Students may benefit from 'high-impact' programs

Tulane students

Tulane University School of Public Health and Tropical Medicine students and science students at Nunez Community College work together in St. Bernard Parish, Louisiana, on a coastal restoration project. (Tulane University photo)


When U.S. News & World Report profiled three types of programs that enhance students" college experiences, the publication singled out Tulane University for its service-learning graduation requirement.

“Freshman retention and graduation rates have both risen at Tulane since university leaders challenged students to help repair the city after Hurricane Katrina,” the story reported.

That"s good for students and for New Orleans — but the good news doesn"t stop there.

About 1,800 Tulane students are enrolled in 150 service-learning courses and projects this semester, says Agnieszka Nance, executive director of the Tulane Center for Public Service.

“They want to explore, and this is a great way of exploring [New Orleans],” Nance says. “It"s introducing them to the real New Orleans — not the fake, sort of touristy [version] that they see when they come — the true picture.”

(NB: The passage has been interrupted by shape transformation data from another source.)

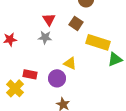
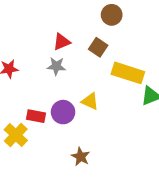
red triangle: (49, 19) -> (62, 42), turned 40
purple circle: (57, 78) -> (63, 112), moved

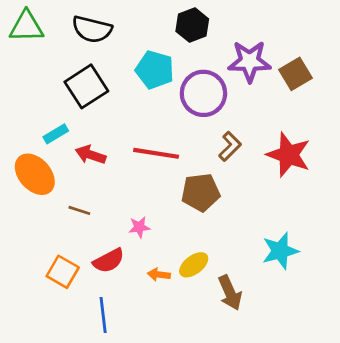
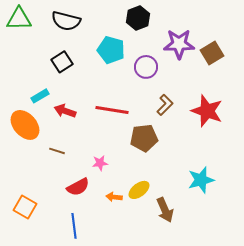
black square: (86, 86) -> (62, 62), size x0.7
purple circle: (203, 93) -> (146, 67), size x0.7
orange square: (63, 272) -> (25, 207), moved

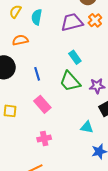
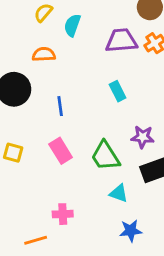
green trapezoid: (70, 81) -> (105, 156), moved
pink cross: (44, 139) -> (63, 214), moved

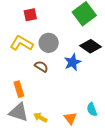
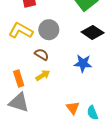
blue star: (73, 62) -> (83, 63), moved, turned 30
cyan semicircle: (92, 109) -> (92, 113), moved
yellow arrow: (40, 117) -> (43, 75), moved, turned 120

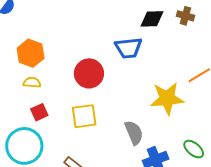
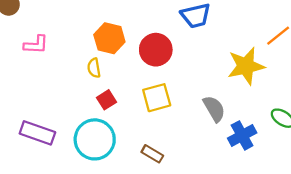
orange hexagon: (31, 53) -> (109, 38), moved
yellow semicircle: (32, 82) -> (94, 68), turned -96

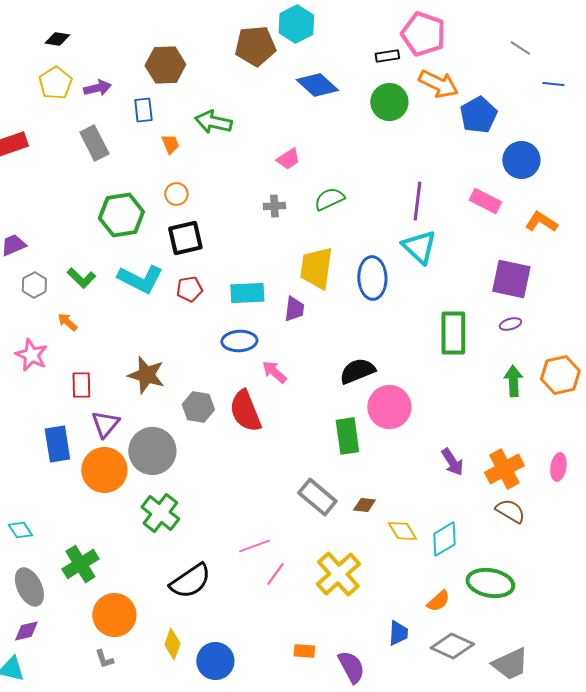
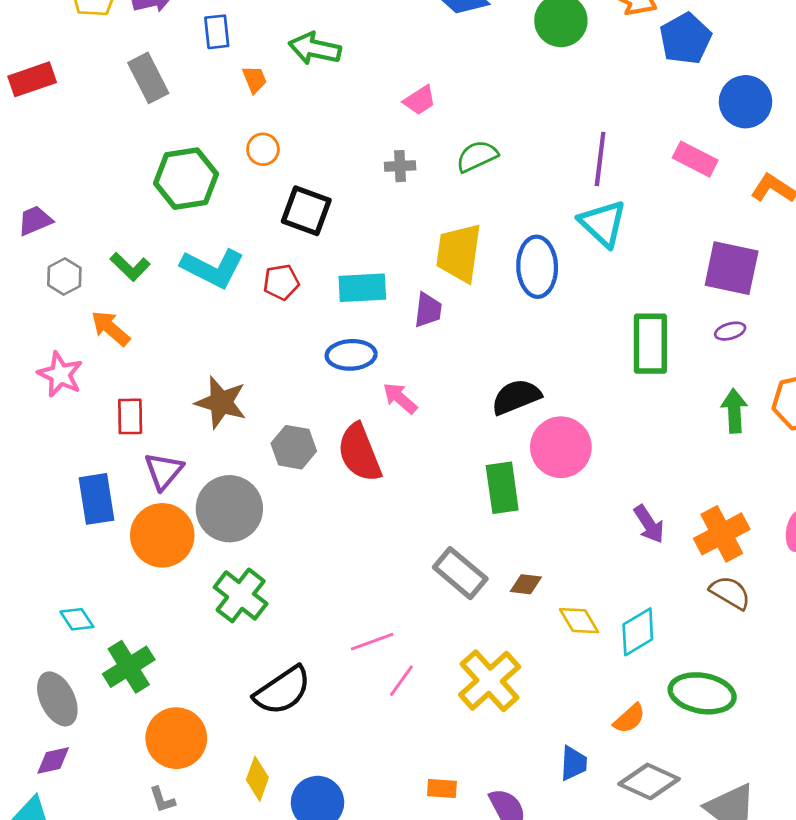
black square: (185, 238) -> (306, 211), moved, turned 33
orange arrow: (67, 322) -> (110, 328), size x1.4
cyan diamond: (20, 530) -> (77, 619), moved

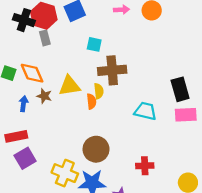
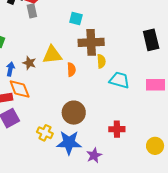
orange diamond: (32, 73) -> (20, 89), moved
black rectangle: (180, 89) -> (151, 40), moved
yellow semicircle: (99, 91) -> (101, 61), moved
yellow cross: (65, 173) -> (45, 133), size x0.7

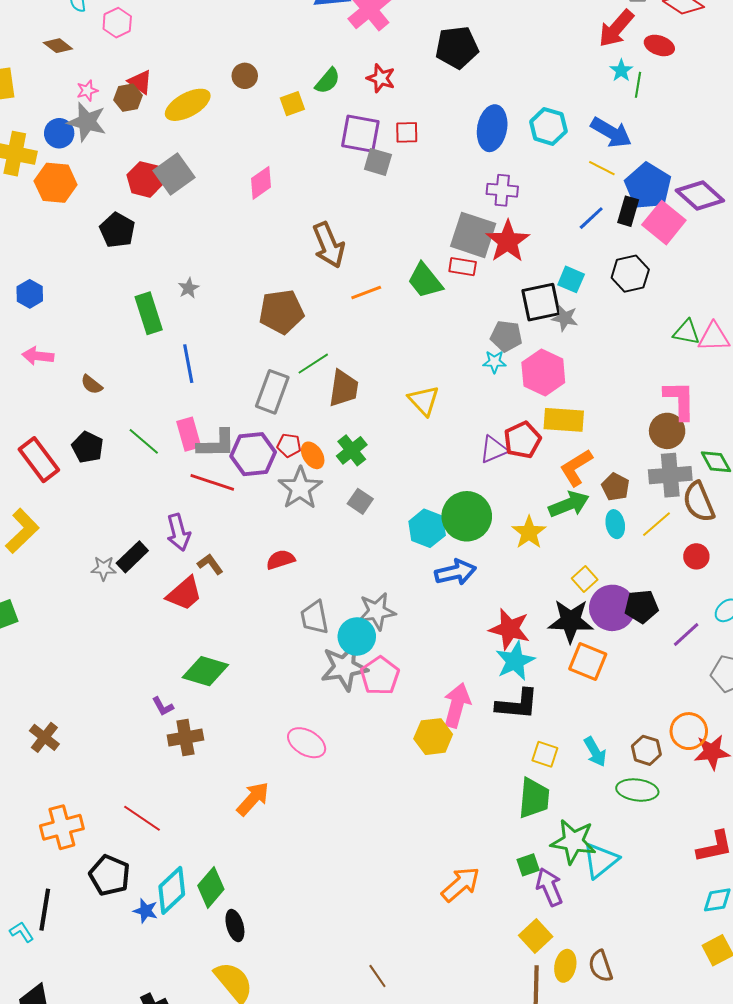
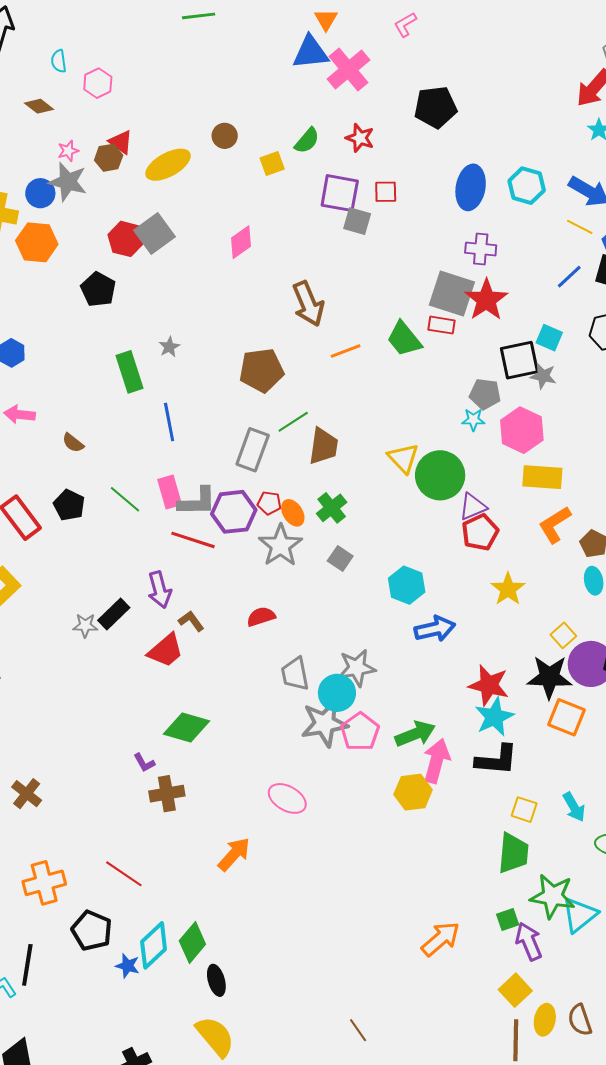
red pentagon: (522, 440) -> (480, 532), moved
green arrow: (569, 504) -> (415, 734), moved
green circle: (467, 516) -> (440, 475), moved

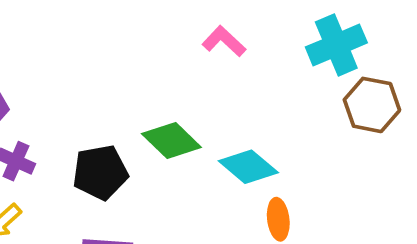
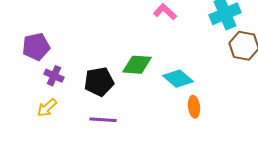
green diamond: (171, 141) -> (137, 65), turned -40

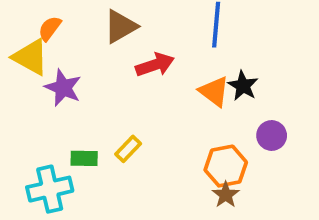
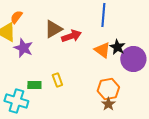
brown triangle: (121, 26) -> (53, 29), moved
purple circle: (272, 135) -> (133, 59), moved, size x1.6
yellow rectangle: (128, 149) -> (57, 80), turned -64
cyan cross: (50, 189) -> (16, 101), turned 30

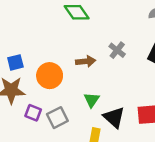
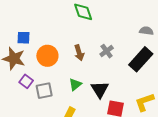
brown arrow: (86, 61) -> (79, 53), turned 63
black triangle: (114, 117) -> (100, 89), moved

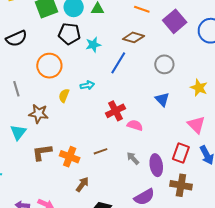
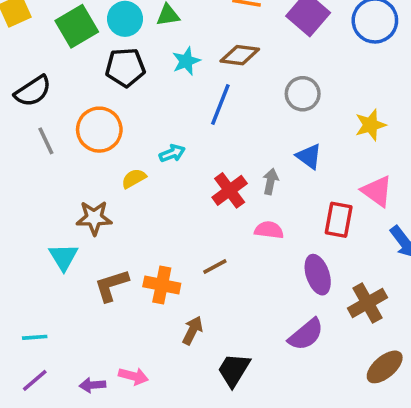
cyan star: (93, 45) -> (186, 61), moved
yellow star: (199, 88) -> (370, 125), turned -30
gray line: (16, 89) -> (46, 141), moved
yellow semicircle: (64, 96) -> (134, 178), turned 48
pink semicircle: (135, 125) -> (269, 230), moved
red rectangle: (181, 153) -> (339, 220), moved
gray arrow: (133, 158) -> (270, 181), moved, turned 64
brown cross: (181, 185) -> (367, 303), turned -30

And now students are helping the center flourish from the inside as well. “I see a huge uptick of the student leadership element,” Nance adds, citing a growing peer-to-peer education program, among others. The Center for Public Service hired a program manager, Benjamin Brubaker, to oversee all the student leadership positions, such as the service-learning assistants.

Nance arrived at Tulane 10 years ago from Austin, Texas, and began working as the center"s assistant director in 2007. She was appointed as the second executive director of the center this past summer.

Now, she says, the center is conducting and publishing original research on the efficacy of service learning on student satisfaction and even helping other universities investigate and establish their own service-learning programs.

For the future, Nance hopes to create more resources and incentives for the Tulane faculty members who teach the service-learning courses.

“We see how hard they work, making sure the quality of their service-learning courses is growing and expanding and changing. It"s a huge responsibility, and they need to be somehow awarded for it.”